Eeviewed by the Court.
Decision will be entered, for the respondent.
Notes
SEC. 811. GROSS ESTATE.
The value of the gross estate of the decedent shall be determined by Including the value at the time of his death of all property, real or personal, tangible or intangible, wherever situated, except real property situated outside of the United States—
* * * « * * *
(c) Transfers in Contemplation of, or Taking Effect at, Death.—
(1) General rule. — To the extent of any interest therein of which the decedent has at any time made a transfer (except in case of a bona fide sale for an adequate and full consideration in money or money’s worth), by trust or otherwise—
(A) in contemplation of his death; or
(B) under which he has retained for his life or for any period not ascertainable
without reference to his death or for any period which does not in fact end before his death (i) the possession or enjoyment of, or the right to the income from, the property, or * » *
(C) intended to take effect in possession or enjoyment at or after his death.

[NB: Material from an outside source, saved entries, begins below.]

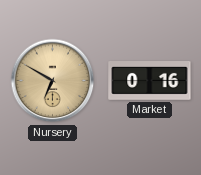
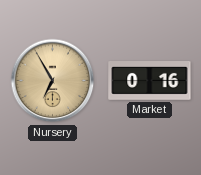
Nursery: 6:50 -> 6:55
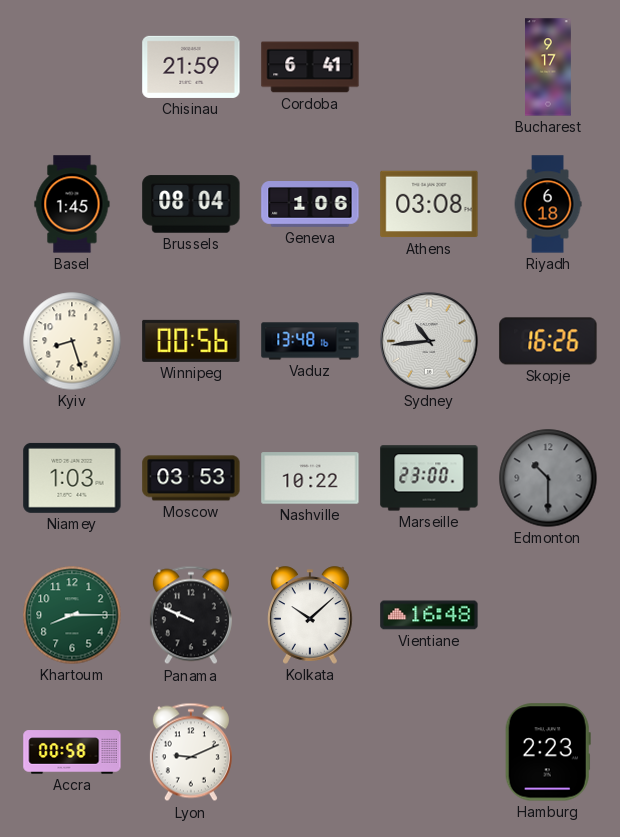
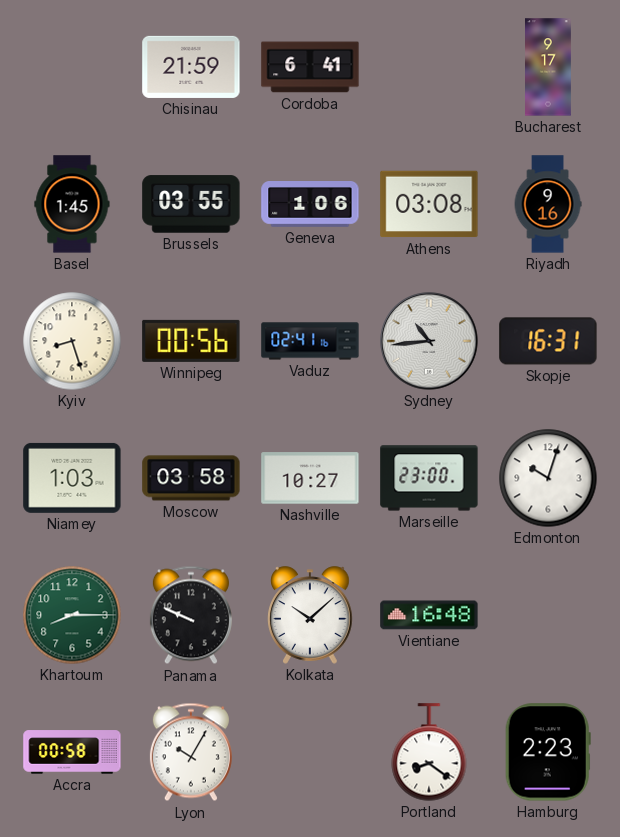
Brussels: 08:04 -> 03:55
Riyadh: 6:18 -> 9:16
Vaduz: 13:48 -> 02:41
Skopje: 16:26 -> 16:31
Moscow: 03:53 -> 03:58
Nashville: 10:22 -> 10:27
Edmonton: 10:30 -> 10:03
Edmonton dial: grey -> white
Lyon: 9:11 -> 10:05
Portland: none -> 8:21
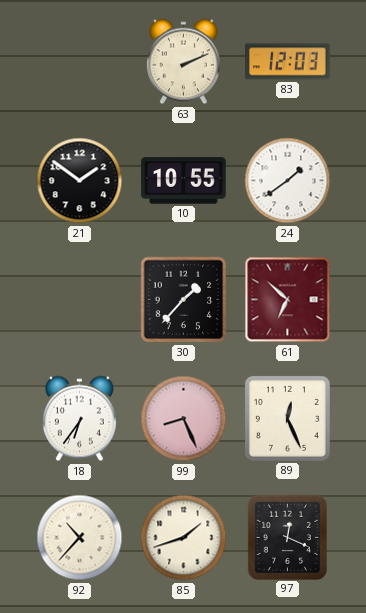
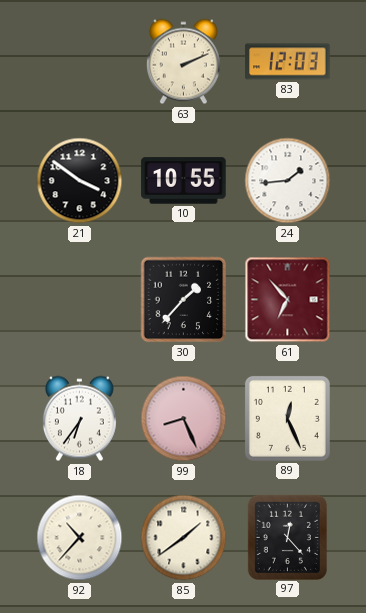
21: 1:51 -> 3:51
24: 1:39 -> 1:44
61: 6:52 -> 6:53
85: 1:42 -> 1:39
97: 12:19 -> 12:23
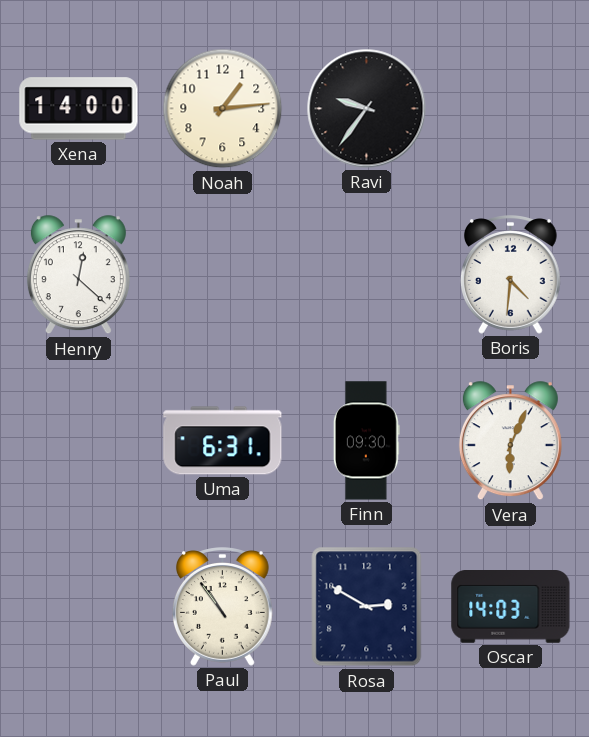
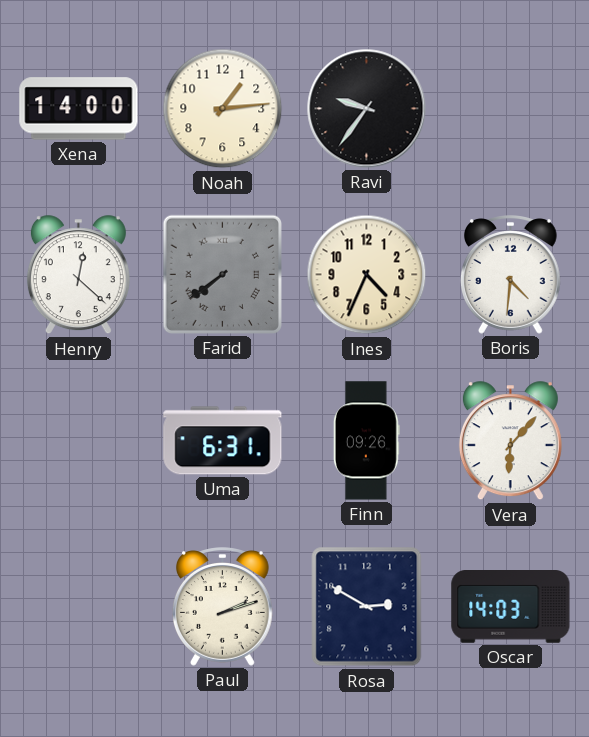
Farid: none -> 7:39
Ines: none -> 4:34
Finn: 09:30 -> 09:26
Vera: 6:04 -> 6:07
Paul: 10:54 -> 2:12
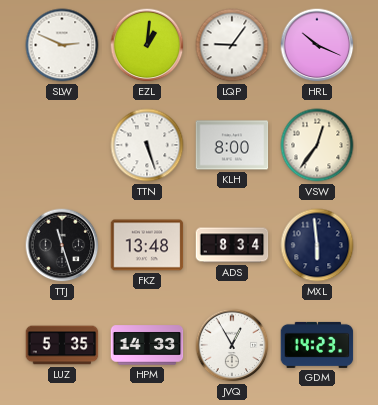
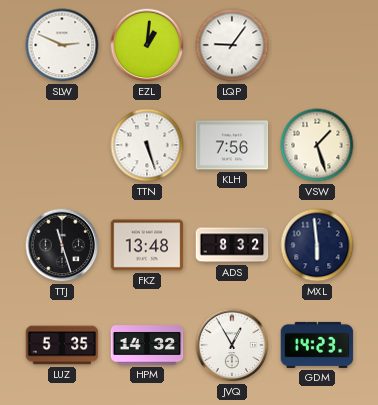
HRL: 10:19 -> none
KLH: 8:00 -> 7:56
VSW: 12:36 -> 1:27
ADS: 8:34 -> 8:32
HPM: 14:33 -> 14:32
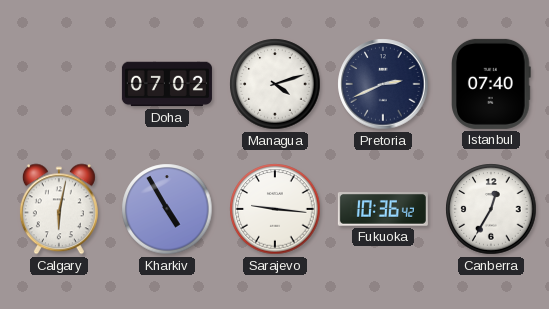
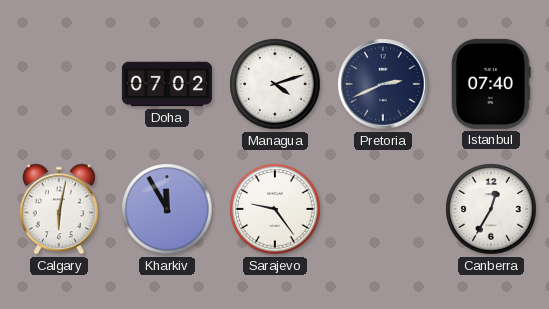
Kharkiv: 4:55 -> 11:55
Sarajevo: 9:16 -> 9:24
Fukuoka: 10:36 -> none
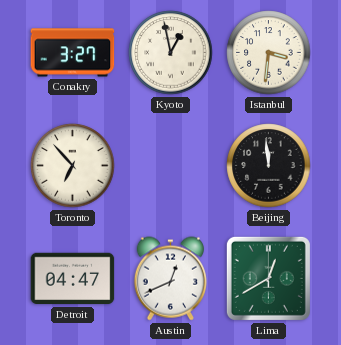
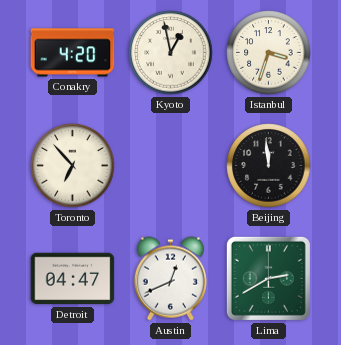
Conakry: 3:27 -> 4:20
Istanbul: 3:31 -> 3:33
Lima: 12:40 -> 2:40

“Consideration” * * * is not the same as common law consideration; it means that when the transferor gives something away and does not at the same time replace it with money of equal value or some goods or services capable of being evaluated in money, he is deemed to have made a gift within the taxing law. A similar phrase in the Massachusetts succession tax law was so construed to require “that the consideration must be for the full value of the property whether paid in money, or the acceptance by the transferor of property or services; or some benefit of the equivalent pecuniary measurement.” State Street Trust Co. v. Stevens, 1911,
p. 67. In most business transactions made at arm’s length, each party is seeking to profit, and the profits so realized are not gifts.
Regulations 105, section 81.15, p. 45 :
“To constitute a bona fide sale for an adequate and full consideration in money or money’s worth the transfer must have been made in good faith, and the price must have been an adequate and full equivalent reducible to a money value.”
Regulations 79, Art. 8, p. 15 :
A bona fide transaction is one which is “at arm’s length, and free from any donative intent.”